Commissioner Shannon Snyder said he doesn’t think the city should close the book on the investigations just yet.

Snyder said he has unanswered questions that he thinks will be answered in that final report.

Snyder said one of the red flags was that the city manager’s office had been monitoring the emails of the city clerk’s office and correspondence involving a HUD audit.

“I think the report at the end of the month will be telling,” Snyder said. “Everyone is going kumbaya and is saying this all over,” Snyder said. “A lot of questions need to be answered.”

As the result of its review, Sylint found that Bartolotta had scrubbed thousands of emails from the city system, about 100 of which cannot be recovered.

The review also discovered the city manager’s office conducted dozens of open-ended searches of city employee emails, Sylint President John Jorgensen told city commissioners at their regular meeting Monday.

In addition, the cyber firm found that someone in the city’s network had access to police department’s emails.

But Jorgensen told commissioners that his firm’s review did not find that sensitive information was released to the public and that no criminal charges were being pursued.

In an interview after the meeting, Jorgensen said it is difficult to find out what happened because the city’s disorganized and outdated computer network prevented the cyber forensics review from tracing everything.

“Rather than to go on a hunt to see if any other emails missing, we felt the time would be best spent on resolving the issues,” Jorgensen said to commissioners.

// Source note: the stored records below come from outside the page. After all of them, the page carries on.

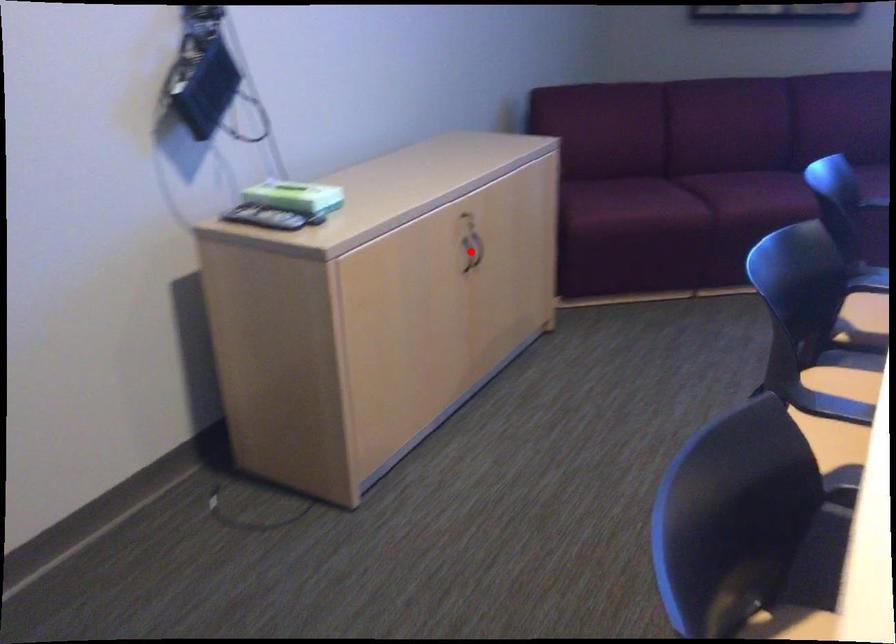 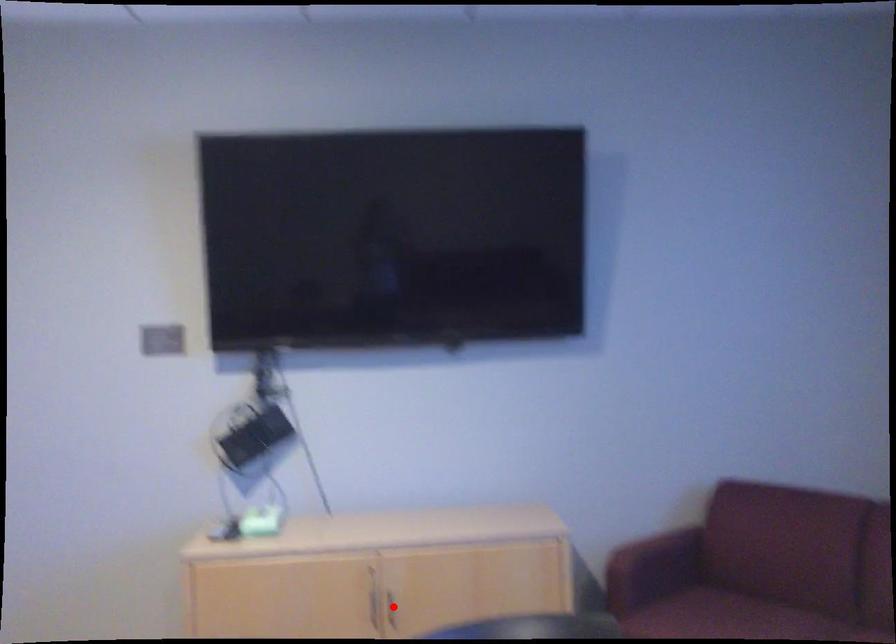 I am providing you with two images of the same scene from different viewpoints. A red point is marked on the first image and another point is marked on the second image. Do the highlighted points in image1 and image2 indicate the same real-world spot?

No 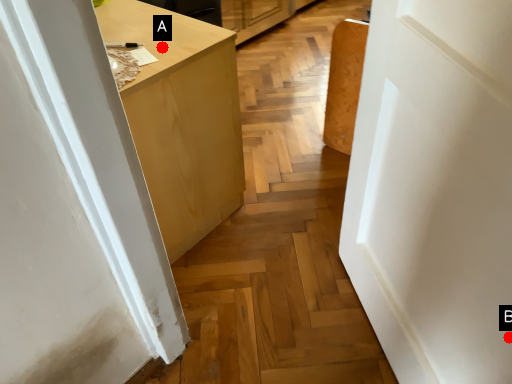 Question: Two points are circled on the image, labeled by A and B beside each circle. Which point is farther from the camera taking this photo?

Choices:
 (A) A is further
 (B) B is further

Answer: (A) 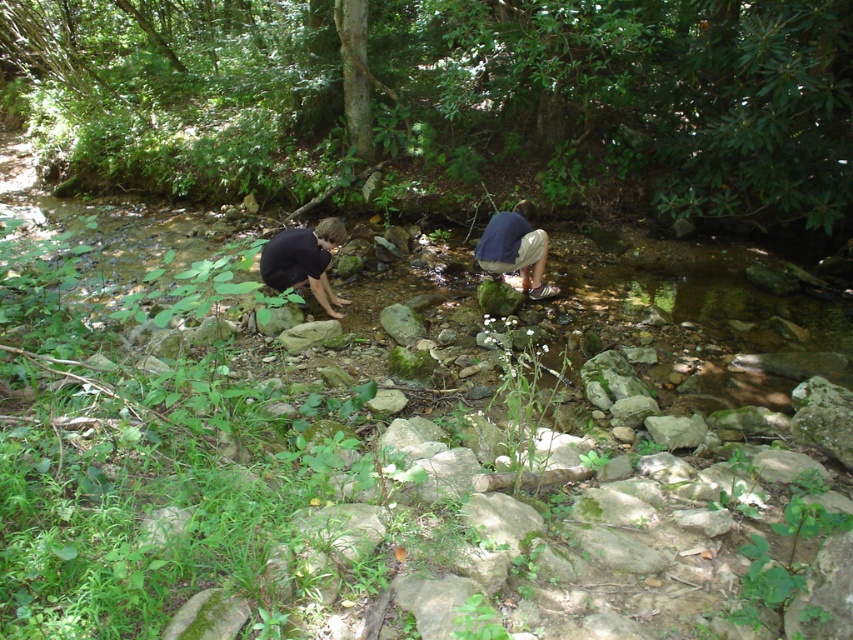 Question: Is green leafy forest at center closer to camera compared to black matte shirt at center?

Choices:
 (A) yes
 (B) no

Answer: (B)

Question: Is the position of green leafy forest at center less distant than that of dark blue fabric at center?

Choices:
 (A) no
 (B) yes

Answer: (B)

Question: Can you confirm if green leafy forest at center is positioned above black matte shirt at center?

Choices:
 (A) no
 (B) yes

Answer: (B)

Question: Which of these objects is positioned farthest from the black matte shirt at center?

Choices:
 (A) green leafy forest at center
 (B) dark blue fabric at center

Answer: (A)

Question: Which point is closer to the camera taking this photo?

Choices:
 (A) (515, 244)
 (B) (247, 60)

Answer: (A)

Question: Which object is closer to the camera taking this photo?

Choices:
 (A) dark blue fabric at center
 (B) green leafy forest at center
 (C) black matte shirt at center

Answer: (C) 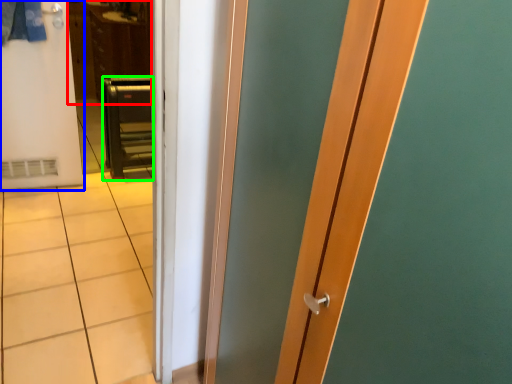 Question: Based on their relative distances, which object is nearer to dresser (highlighted by a red box)? Choose from door (highlighted by a blue box) and furniture (highlighted by a green box).

Choices:
 (A) door
 (B) furniture

Answer: (B) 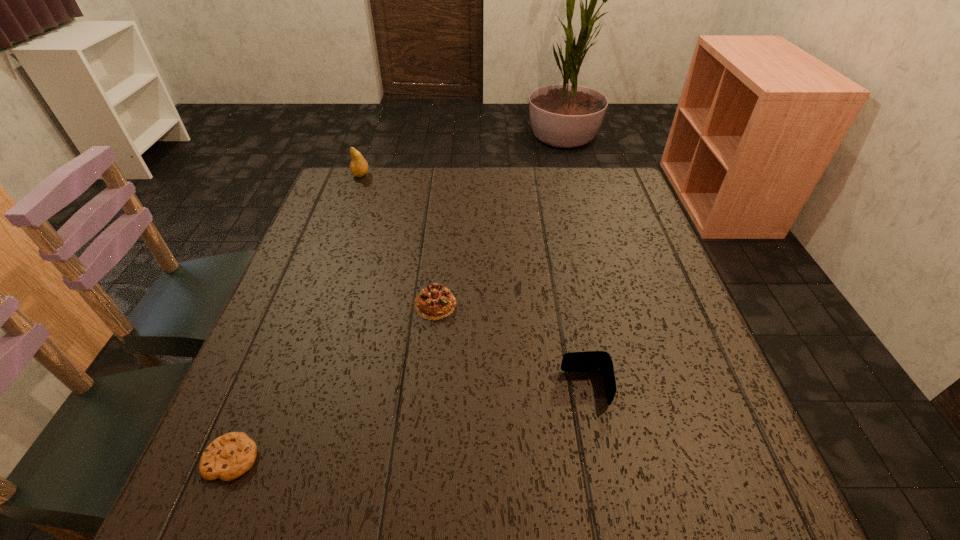 The height and width of the screenshot is (540, 960). Identify the location of free point at the far edge. (451, 177).

In the image, there is a desktop. Identify the location of vacant space at the near edge. (369, 519).

I want to click on free space at the left edge of the desktop, so click(x=293, y=423).

Identify the location of vacant space at the right edge. The image size is (960, 540). (616, 227).

Where is `free space at the far left corner of the desktop`? free space at the far left corner of the desktop is located at coordinates (382, 187).

Identify the location of vacant space that is in between the third shortest object and the third object from left to right. Image resolution: width=960 pixels, height=540 pixels. (510, 346).

Identify the location of empty location between the third nearest object and the shortest object. The height and width of the screenshot is (540, 960). (333, 381).

You are a GUI agent. You are given a task and a screenshot of the screen. Output one action in this format:
    pyautogui.click(x=<x>, y=<y>)
    Task: Click on the free space between the pear and the rightmost object
    Image resolution: width=960 pixels, height=540 pixels.
    Given the screenshot: What is the action you would take?
    pyautogui.click(x=473, y=281)

Locate an element on the screen. Image resolution: width=960 pixels, height=540 pixels. unoccupied area between the second nearest object and the second object from right to left is located at coordinates (510, 346).

Locate an element on the screen. unoccupied area between the pear and the cookie is located at coordinates (297, 316). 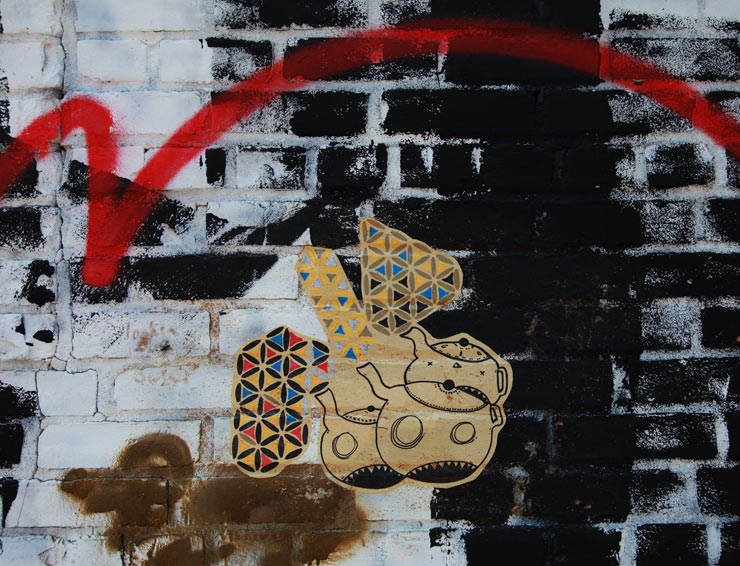 Identify the location of red paint. (109, 222). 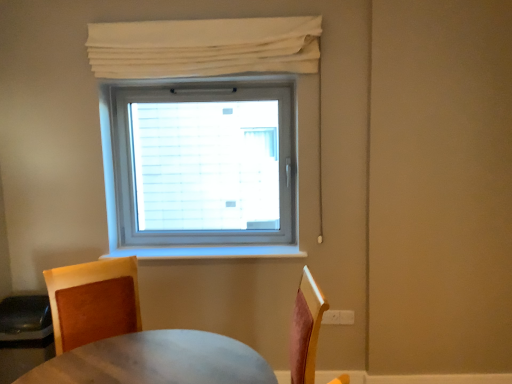 Question: From the image's perspective, relative to brown leather chair at lower left, is white fabric curtain at upper center above or below?

Choices:
 (A) below
 (B) above

Answer: (B)

Question: Is white fabric curtain at upper center spatially inside brown leather chair at lower left, or outside of it?

Choices:
 (A) inside
 (B) outside

Answer: (B)

Question: Considering the relative positions of white fabric curtain at upper center and brown leather chair at lower left in the image provided, is white fabric curtain at upper center to the left or to the right of brown leather chair at lower left?

Choices:
 (A) left
 (B) right

Answer: (B)

Question: In terms of height, does brown leather chair at lower left look taller or shorter compared to white fabric curtain at upper center?

Choices:
 (A) short
 (B) tall

Answer: (B)

Question: Is point (124, 258) positioned closer to the camera than point (136, 51)?

Choices:
 (A) farther
 (B) closer

Answer: (A)

Question: Which is correct: brown leather chair at lower left is inside white fabric curtain at upper center, or outside of it?

Choices:
 (A) outside
 (B) inside

Answer: (A)

Question: From a real-world perspective, is brown leather chair at lower left positioned above or below white fabric curtain at upper center?

Choices:
 (A) above
 (B) below

Answer: (B) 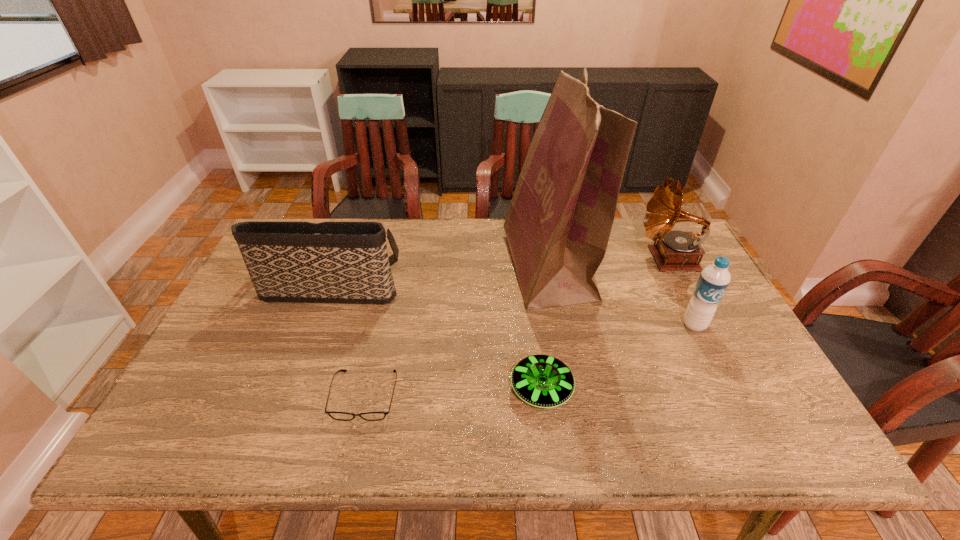 What are the coordinates of `vacant position in the image that satisfies the following two spatial constraints: 1. on the horn of the phonograph_record; 2. on the front-facing side of the shortest object` in the screenshot? It's located at (740, 395). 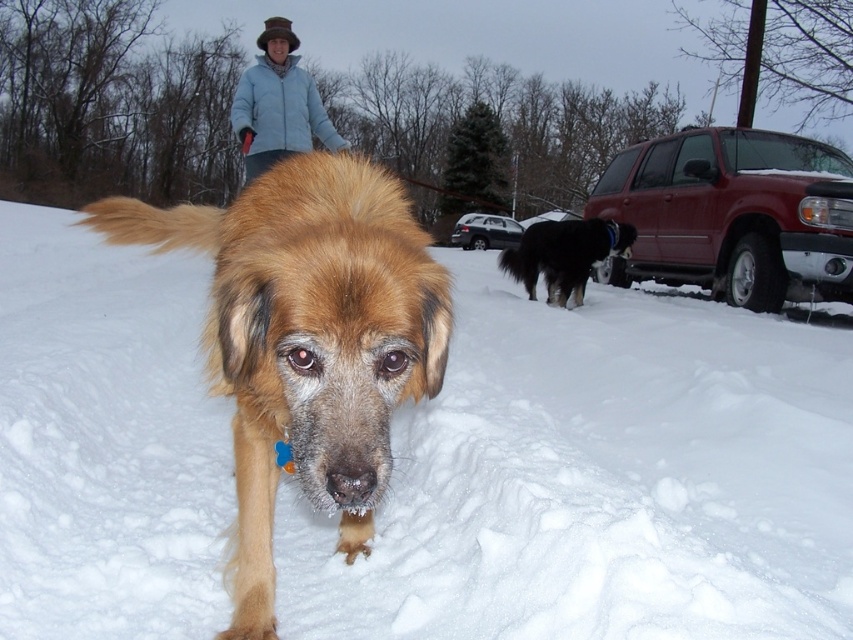 Question: Is white fluffy snow at center above black shaggy dog at right?

Choices:
 (A) yes
 (B) no

Answer: (B)

Question: Can you confirm if light blue fabric at upper center is positioned below black shaggy dog at right?

Choices:
 (A) yes
 (B) no

Answer: (B)

Question: Is light blue fabric at upper center further to camera compared to black shaggy dog at right?

Choices:
 (A) yes
 (B) no

Answer: (B)

Question: Estimate the real-world distances between objects in this image. Which object is farther from the white fluffy snow at center?

Choices:
 (A) golden fur dog at center
 (B) black shaggy dog at right

Answer: (B)

Question: Which object is closer to the camera taking this photo?

Choices:
 (A) white fluffy snow at center
 (B) black shaggy dog at right
 (C) golden fur dog at center
 (D) light blue fabric at upper center

Answer: (C)

Question: Considering the real-world distances, which object is closest to the golden fur dog at center?

Choices:
 (A) black shaggy dog at right
 (B) light blue fabric at upper center
 (C) white fluffy snow at center

Answer: (C) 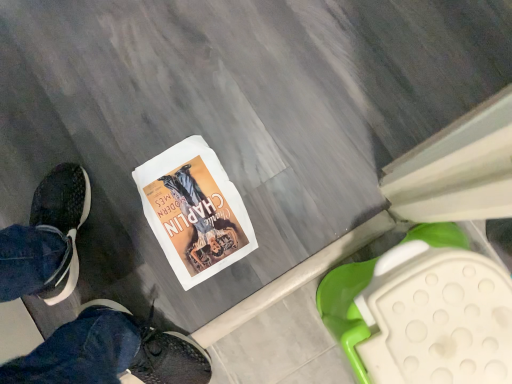 At what (x,y) coordinates should I click in order to perform the action: click on vacant space behind white paper comic book at center. Please return your answer as a coordinate pair (x, y). Image resolution: width=512 pixels, height=384 pixels. Looking at the image, I should click on (134, 135).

It would be difficult, however, Jorgensen said, to completely tell which emails were deleted and whether sensitive personnel information or health files that may have been accessed were ever released from the computer system.

If such information were released, it would “create enormous problems,” Jorgensen said.

“We can say some of the emails have been lost on the system and will probably never be found,” Jorgensen said.

The Sylint Group Inc. also found that open-ended searches of Commissioners Paul Caragiulo’s and Snyder’s emails had been conducted.

Jorgensen suggested that because of today’s financial climate, law enforcement will have to pick which cases it will take on, and, in part, that factor influenced the decision as to whether Florida Department of Law Enforcement continued its investigation, Jorgensen said.

Before Monday’s City Commission meeting, more confusion and scrutiny enshrouded City Hall, after Jorgensen last week released a vague two-page report that re-emphasized previous charges and brought new ones. That report stated that FDLE had decided to proceed with a formal investigation, but did not give an update on its investigation.

Also, before the meeting, Barwin called state law-enforcement officials at FDLE to inquire about the state investigation. An official with the agency told Barwin that they had interviewed Bartolotta, Brown and one other city employee.

“Based on that, they looked at all the state laws, and they said no criminal charges are being pursued,” Barwin said.